▶ _Source material_
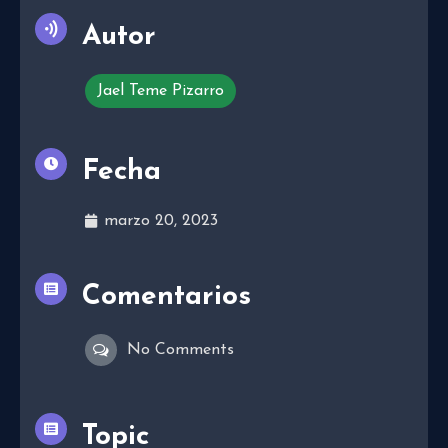
Autor
Jael Teme Pizarro
Fecha
marzo 20, 2023
Comentarios
No Comments
Topic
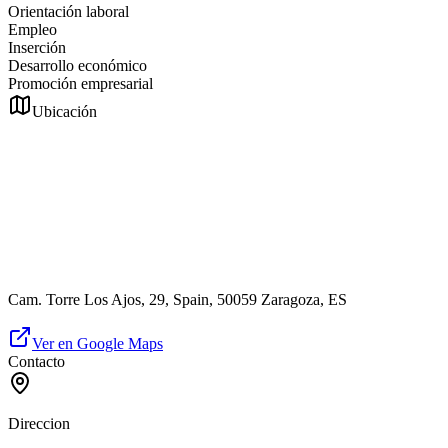
Orientación laboral
Empleo
Inserción
Desarrollo económico
Promoción empresarial
Ubicación
Cam. Torre Los Ajos, 29, Spain, 50059 Zaragoza, ES
Ver en Google Maps
Contacto
Direccion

▶ _Task directions_
The line that contains "No Comments" begins the part to retype, and the last line of the records above ends it. Retype both and everything between, exactly, without the pictures.

▶ _Finished task_
No Comments
Topic
Orientación laboral
Empleo
Inserción
Desarrollo económico
Promoción empresarial
Ubicación
Cam. Torre Los Ajos, 29, Spain, 50059 Zaragoza, ES
Ver en Google Maps
Contacto
Direccion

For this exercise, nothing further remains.